# Task to carry out:
Reproduce the listing exactly and skip over any pictures.

# Input records:

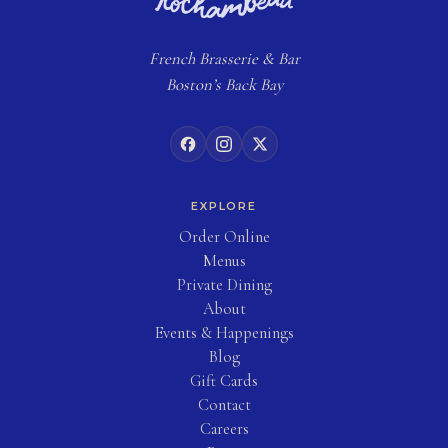
French
Brasserie
& Bar
Boston’s Back Bay
EXPLORE
(opens in new tab)
Order Online
Menus
Private Dining
About
Events & Happenings
Blog
(opens in new tab)
Gift Cards
Contact
Careers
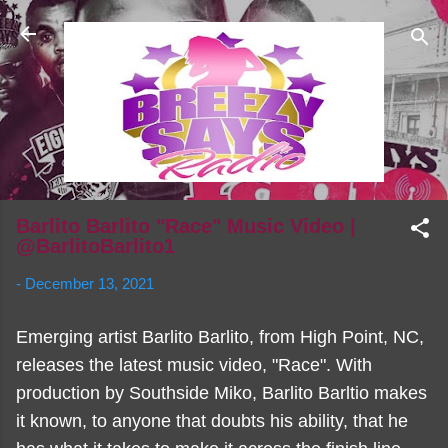
Skip to main content
Barlito Barlito "Race" Music Video |
@BarlitoBarlito1
-
December 13, 2021
Emerging artist Barlito Barlito, from High Point, NC,
releases the latest music video, "Race". With
production by Southside Miko, Barlito Barltio makes
it known, to anyone that doubts his ability, that he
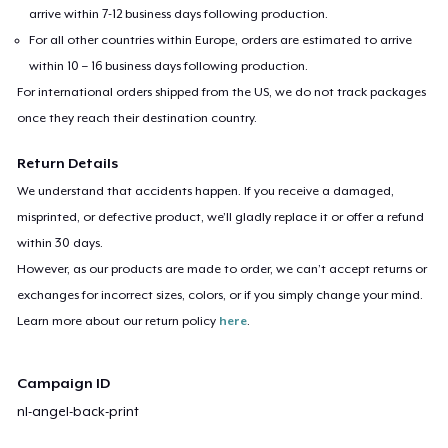
arrive within 7-12 business days following production.
For all other countries within Europe, orders are estimated to arrive
within 10 – 16 business days following production.
For international orders shipped from the US, we do not track packages
once they reach their destination country.
Return Details
We understand that accidents happen. If you receive a damaged,
misprinted, or defective product, we’ll gladly replace it or offer a refund
within 30 days.
However, as our products are made to order, we can’t accept returns or
exchanges for incorrect sizes, colors, or if you simply change your mind.
Learn more about our return policy
here
.
Campaign ID
nl-angel-back-print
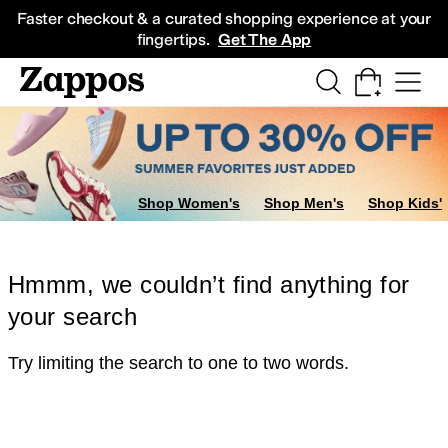
Skip to main content
All Kids' Shoes
Sneakers
Sandals
Boots
Rain Boots
Cleats
Clogs
Dress Sh
Faster checkout & a curated shopping experience at your
fingertips.
Get The App
Shop Women's
Shop Men's
Shop Kids'
Hmmm, we couldn’t find anything for
your search
Try limiting the search to one to two words.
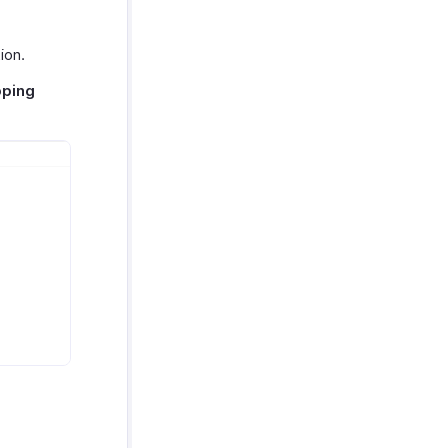
ion.
pping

# Answer section:
French
Brasserie
& Bar
Boston’s Back Bay
EXPLORE
(opens in new tab)
Order Online
Menus
Private Dining
About
Events & Happenings
Blog
(opens in new tab)
Gift Cards
Contact
Careers
Skip to main content
Barlito Barlito "Race" Music Video |
@BarlitoBarlito1
-
December 13, 2021
Emerging artist Barlito Barlito, from High Point, NC,
releases the latest music video, "Race". With
production by Southside Miko, Barlito Barltio makes
it known, to anyone that doubts his ability, that he
arrive within 7-12 business days following production.
For all other countries within Europe, orders are estimated to arrive
within 10 – 16 business days following production.
For international orders shipped from the US, we do not track packages
once they reach their destination country.
Return Details
We understand that accidents happen. If you receive a damaged,
misprinted, or defective product, we’ll gladly replace it or offer a refund
within 30 days.
However, as our products are made to order, we can’t accept returns or
exchanges for incorrect sizes, colors, or if you simply change your mind.
Learn more about our return policy
here
.
Campaign ID
nl-angel-back-print
Skip to main content
All Kids' Shoes
Sneakers
Sandals
Boots
Rain Boots
Cleats
Clogs
Dress Sh
Faster checkout & a curated shopping experience at your
fingertips.
Get The App
Shop Women's
Shop Men's
Shop Kids'
Hmmm, we couldn’t find anything for
your search
Try limiting the search to one to two words.
ion.
pping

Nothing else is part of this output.